Melmotte, based on some scandalous financiers of the 1870s, is a figure we have come to know only too well: arrogant, ruthless, corrupt and so unfeasibly rich he believes he can buy anything, including political influence. In painting this character, Trollope's satirical fury is at full stretch. Melmotte is a "horrid, big, rich scoundrel… a bloated swindler… a vile city ruffian". How often, in the 1980s and 90s – Robert Maxwell comes to mind – have we not seen such characters in contemporary English life ?



Melmotte's story, which occupies the heart of The Way We Live Now is the tale of a railway fraud, mad speculation and, finally, the bursting of the bubble in a crash that utterly disgraces the deluded interloper. This is hardly the moment to reveal Melmotte's fate, which must be implicit in his corruption. Suffice to say that, once he has left the scene, a more familiar cast of bounders and rogues takes over: Lady Carbury and her feckless son Felix, whose contemptible ambition is "to marry an heiress"; Hamilton Fisker, Melmotte's crooked partner; "Dolly" Longstaffe, the pointless clubman; Mrs Hurtle, the social climbing American, plus an entertaining galère of literary types (Trollope has fun here) from Broune and Booker (yes!), Yeld, Barham and Alf, any one of whom could step into British literary prize management today, no questions asked.

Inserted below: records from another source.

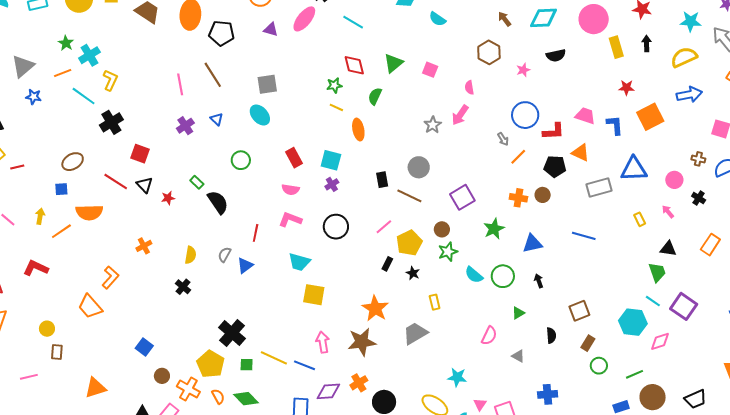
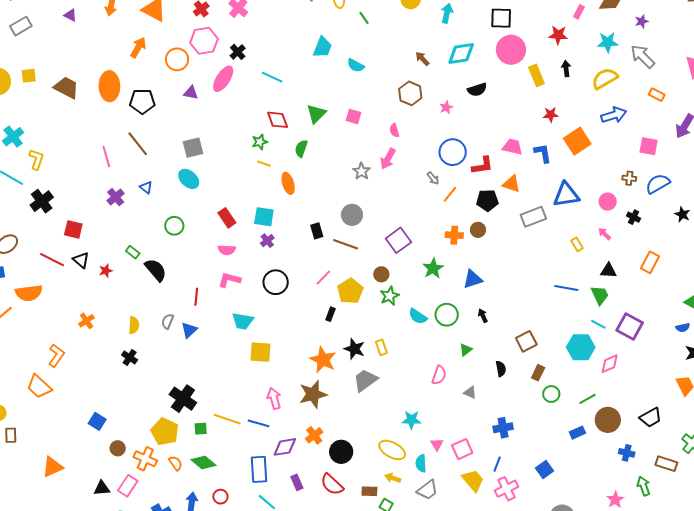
blue line: (584, 236) -> (566, 288), moved
black star: (413, 273) -> (354, 349), moved, size x1.5

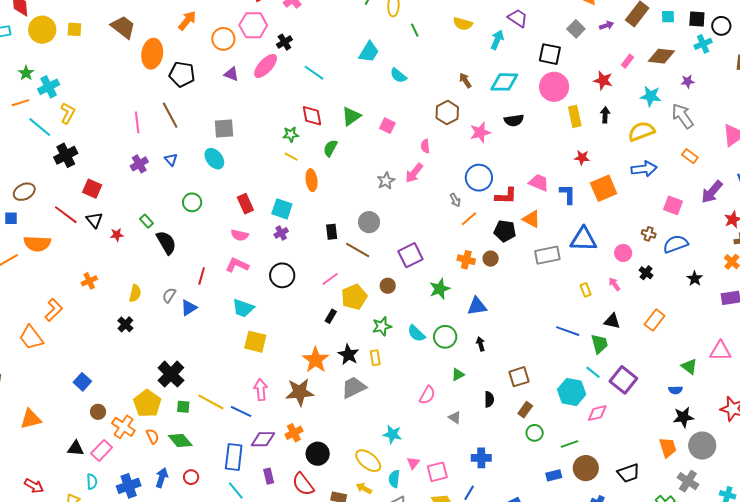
brown trapezoid: (66, 88) -> (123, 27), moved
pink star: (446, 107) -> (480, 132), size x1.5
green star: (390, 296) -> (382, 326), moved

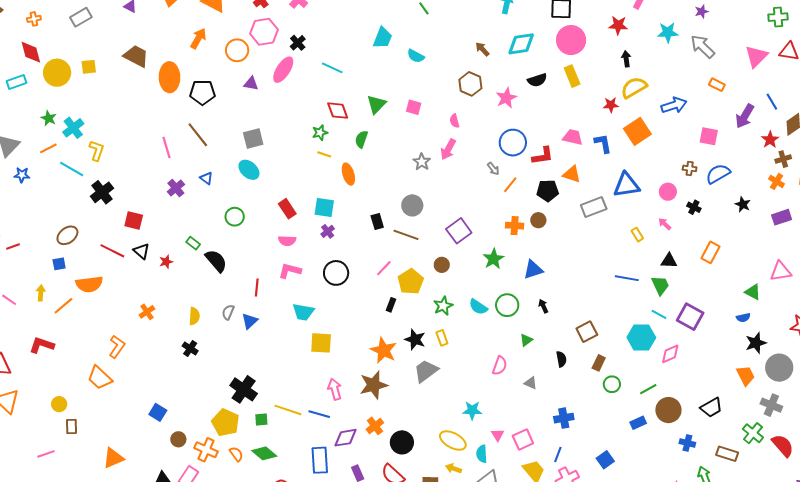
yellow rectangle: (575, 116) -> (572, 76), moved
yellow semicircle: (641, 131) -> (634, 87), moved

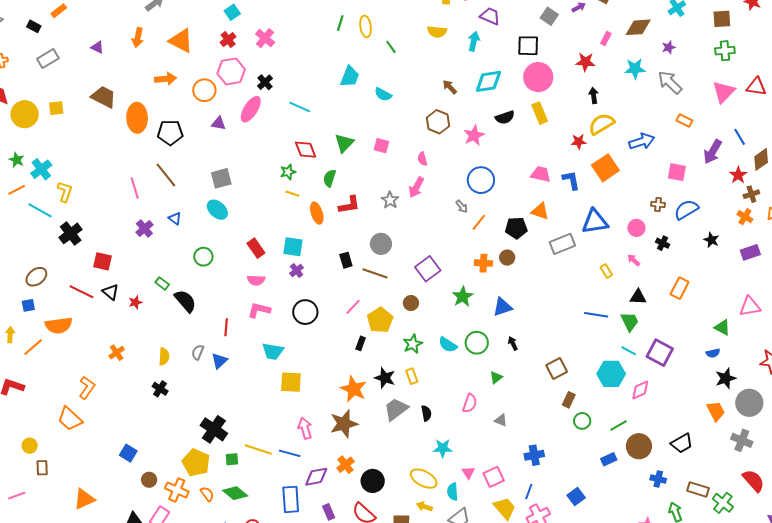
green cross: (778, 17) -> (725, 51), moved
orange arrow: (198, 38) -> (166, 79), turned 55
red L-shape: (543, 156) -> (349, 205), moved
black semicircle: (561, 359) -> (426, 413), moved
green cross: (753, 433) -> (723, 503), moved

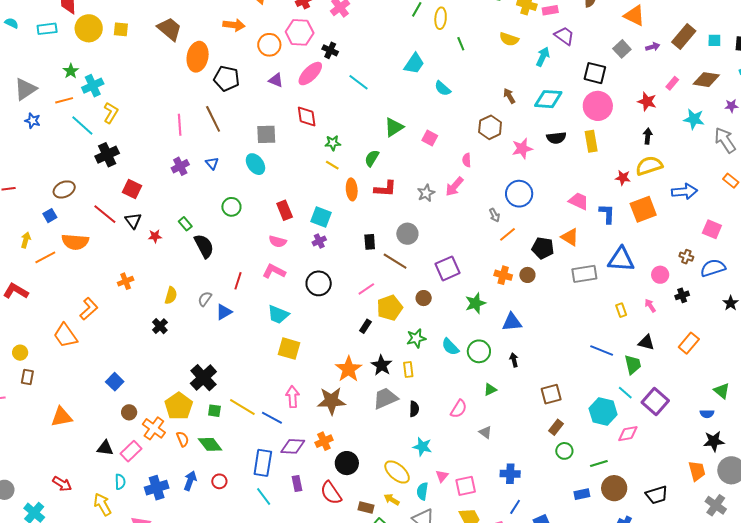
black cross: (265, 82) -> (330, 50), turned -35
red diamond: (306, 150) -> (307, 116), moved
black cross: (663, 243) -> (682, 295), turned 32
blue square: (28, 305) -> (50, 216), turned -32
blue line: (529, 492) -> (515, 507), moved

One of my favourites in this series, The Way We Live Now is a wonderful, melodramatic tale-of-the-times, by a master of his craft. It begins in satire and finally resolves into entertaining social comedy. As a savage commentary on mid-Victorian England by a marvellously addictive writer steeped in every aspect of an extraordinary society, it could hardly be bettered. No wonder the first reviews were atrocious.


A note on the text

Trollope, professional to his fingertips, often kept a calendar for the composition of his fiction. Before starting The Way We Live Now he made the following, slightly chilly, calculation: "Carbury novel. 20 numbers. 64 pages each number. 260 words each page. 40 pages a week. To be completed in 32 weeks."

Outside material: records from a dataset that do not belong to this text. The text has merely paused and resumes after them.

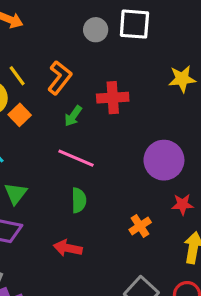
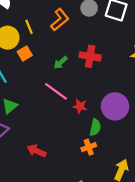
orange L-shape: (60, 78) -> (60, 20), moved
green semicircle: (79, 200) -> (95, 127), moved
red star: (183, 204) -> (80, 106), moved

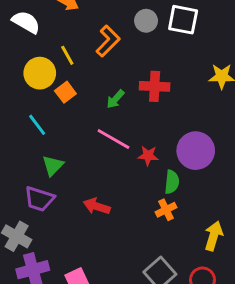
red arrow: (37, 151) -> (97, 206), moved

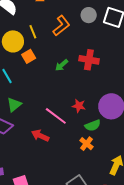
pink line: (113, 139) -> (56, 116), moved
green semicircle: (172, 182) -> (93, 125), turned 56
orange cross: (166, 210) -> (86, 144), turned -32

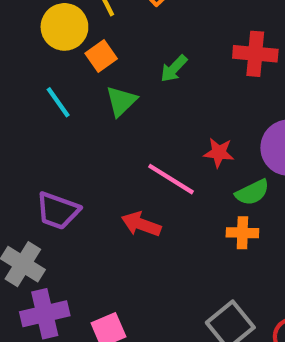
red cross: (89, 60) -> (255, 54), moved
green triangle: (14, 105) -> (121, 101), moved
orange cross: (86, 144) -> (242, 233), turned -32

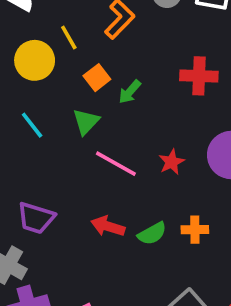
orange square: (101, 56) -> (97, 78), moved
red star: (219, 153) -> (172, 162), turned -30
pink line: (171, 179) -> (116, 164), moved
green semicircle: (252, 192) -> (152, 234), moved

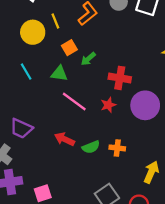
red cross: (199, 76) -> (120, 78), moved
green triangle: (86, 122) -> (59, 74), turned 48

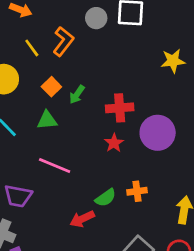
yellow line: (55, 21) -> (32, 48), moved
pink line: (74, 102) -> (55, 165), moved
red arrow: (64, 139) -> (82, 219), moved, turned -36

But he was wrong. The "Carbury novel", begun in May 1873, took just 29 weeks, and ran to about 425,000 words. Incredibly, Trollope also polished off another work of fiction (Harry Heathcote of Gangoil) simultaneously. Meanwhile, the publishers Chapman & Hall had already made a contract with Trollope (an outright sale for £3,000) for The Way We Live Now, securing serialisation as well as volume rights. But the heyday of magazine publication was over. The novel did badly in serial form, from February 1874 to September 1875. A two-volume edition was published in July 1875, pre-empting the last stages of the serialisation. The reviews were poor. Trollope himself rather defensively wrote in An Autobiography: "I by no means look on the book as one of my failures; nor was it taken as a failure by the public." The Way We Live Now would not be recognised as the masterpiece it is until the 1940s. Now it is seen as his greatest achievement.


Other Anthony Trollope titles

The Warden (1855); Barchester Towers (1857); Can You Forgive Her?(1865).